Duwe and Goldman (2009) used a retrospective quasi-experimental design to assess the impact of the Minnesota Prison-Based Sex Offender Treatment Program (SOTP) on sex offender recidivism. The study compared recidivism outcomes between treated offenders and a matched comparison group of untreated offenders who were released between 1990 and 2003.
During this 14-year period, there were 3,440 sex offenders who were released from Minnesota prisons. Of these offenders, 1,493 participated in prison-based sex offender treatment before their release. Of the remaining 1,947 offenders, 105 refused to participate in treatment and 1,842 were not given the chance to participate. The 105 treatment refusers were removed from the study to avoid biasing the results. Propensity score matching was used to match treated to untreated offenders by estimating a logistic regression model in which the dependent variable was participation in prison-based treatment. The process did not yield a match for all treated offenders but resulted in 1,020 matches (68.3 percent of the total number of treated offenders). The treatment group was 35.2 percent minority, with an average age of 34.9 years. The untreated group was 35.1 percent minority, with an average age of 34.9 years. Following the propensity score matching, there were no significant differences between the two groups.

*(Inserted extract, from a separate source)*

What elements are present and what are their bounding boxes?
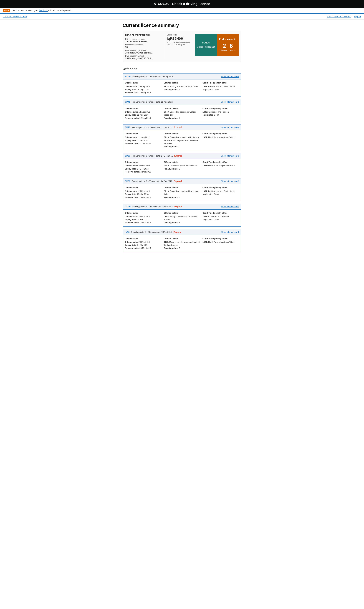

The main outcome of interest was recidivism, which was measured in nine different ways. It was first operationalized as rearrest, reconviction, or reincarceration for a new offense following an offender’s first release from prison. Recidivism was further categorized by type of offense, including sex offense, violent offense (including sex offenses), and any offense. Sex offense was defined as a first- to fifth-degree criminal sexual conduct offense. Violent offenses included homicide, assault, robbery, and kidnapping in addition to sex offense. Arrest, conviction, and incarceration data was collected on offenders through Dec. 31, 2006. The minimum follow-up period was 3 years, and the maximum was 17 years. Data on arrests (misdemeanor, gross misdemeanor, and felony) and convictions (misdemeanor, gross misdemeanor, and felony) was collected from the Minnesota Bureau of Criminal Apprehension. Incarceration data was collected from the Minnesota Department of Corrections’ Correctional Operation Management System.
The statistical technique used in the study was the Cox regression model, which used both “status” and “time” variables in estimating the impact of the independent variables on recidivism. The “status” variable was one of the recidivism variables (for example, sex crime rearrest and violent crime rearrest). The “time” variable measured the amount of time (in days) from the date of release until the date of first rearrest, reconviction, reincarceration — or Dec. 31, 2006, for those who did not recidivate. The study included estimated Cox regression models for each of the nine recidivism measures for both treatment variables (participation and outcome). However, given that the reconviction and reincarceration results for all three reoffense types were substantively similar to those for rearrest, only the findings for rearrests are presented because rearrests was the most sensitive recidivism measure.
To accurately measure the total amount of time an offender was actually at risk to reoffend (that is, “street time”) the study had to account for times when an offender was not at risk to recidivate following release from prison, including the time that offenders spent in prison as supervised-release violators. This time was subtracted from their total at-risk time period. It was also necessary to account for the time that offenders were civilly committed and incapacitated in a mental health institution.